Büyük bir değişim mi oluyor?

Heyet zaman zaman Kuzey Atlantik İttifakı’na katılma ve İttifak’ın toplu savunma taahhütü ile ilgili 5. Maddesi kapsamına dahil edilme doğrultusunda verilecek bir kararın büyük bir değişiklik anlamına geldiğini ve Finlandiya’nın genel güvenlik politikasını, ve özellikle de Rusya ile ilişkilerini tamamen değiştireceğini vurguluyor.

En fazla etki askeri politika ve önlemler konusunda değil, jeopolitik ve stratejik nitelikte olacaktır—ve bu uzun vadeli bir taahhüt olacaktır.
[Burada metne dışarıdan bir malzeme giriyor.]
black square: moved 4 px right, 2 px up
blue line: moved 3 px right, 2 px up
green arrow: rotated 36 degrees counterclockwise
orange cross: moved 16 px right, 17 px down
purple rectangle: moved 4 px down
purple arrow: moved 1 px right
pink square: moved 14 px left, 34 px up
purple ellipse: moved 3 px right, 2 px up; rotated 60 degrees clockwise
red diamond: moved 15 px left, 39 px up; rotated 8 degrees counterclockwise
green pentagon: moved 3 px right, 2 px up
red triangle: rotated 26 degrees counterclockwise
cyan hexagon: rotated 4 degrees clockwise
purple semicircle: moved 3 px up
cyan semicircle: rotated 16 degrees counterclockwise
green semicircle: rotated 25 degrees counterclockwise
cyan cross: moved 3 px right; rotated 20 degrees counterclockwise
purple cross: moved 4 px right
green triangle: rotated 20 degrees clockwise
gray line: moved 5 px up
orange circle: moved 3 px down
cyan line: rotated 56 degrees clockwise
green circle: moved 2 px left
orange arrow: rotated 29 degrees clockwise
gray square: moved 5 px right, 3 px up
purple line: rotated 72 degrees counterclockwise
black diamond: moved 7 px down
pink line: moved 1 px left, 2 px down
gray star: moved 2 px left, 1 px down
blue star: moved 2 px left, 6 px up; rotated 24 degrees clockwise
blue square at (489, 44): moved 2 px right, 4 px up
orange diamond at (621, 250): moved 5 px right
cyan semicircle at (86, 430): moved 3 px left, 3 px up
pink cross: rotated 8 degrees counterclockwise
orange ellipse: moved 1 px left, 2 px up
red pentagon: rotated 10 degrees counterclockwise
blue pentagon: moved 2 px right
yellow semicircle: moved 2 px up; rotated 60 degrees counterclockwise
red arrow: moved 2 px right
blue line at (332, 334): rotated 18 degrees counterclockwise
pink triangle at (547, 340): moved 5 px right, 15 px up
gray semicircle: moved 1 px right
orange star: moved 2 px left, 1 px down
Zamanlama da çok önemli. Bir taraftan kararların aceleye getirilmemesi gerekir; ancak Baltık bölgesinde ciddi sıkıntılar patlak verdikten sonra üyeliğe başvurmak da güç olabilir.

Finlandiya davranışlarını öngöremediği komşusunun oluşturduğu kaçınılmaz jeopolitik ikilemle başa çıkabilmek için NATO üyeliğine başvurma olasılığını gizli bir tehdit unsuru olarak kullanıyor. Ancak kendi başına hareket etmemeyi seçmekle de kendi güvenliğinin anahtarını Moskova, Stokholm veya Brüksel’e teslim etmiş oluyor.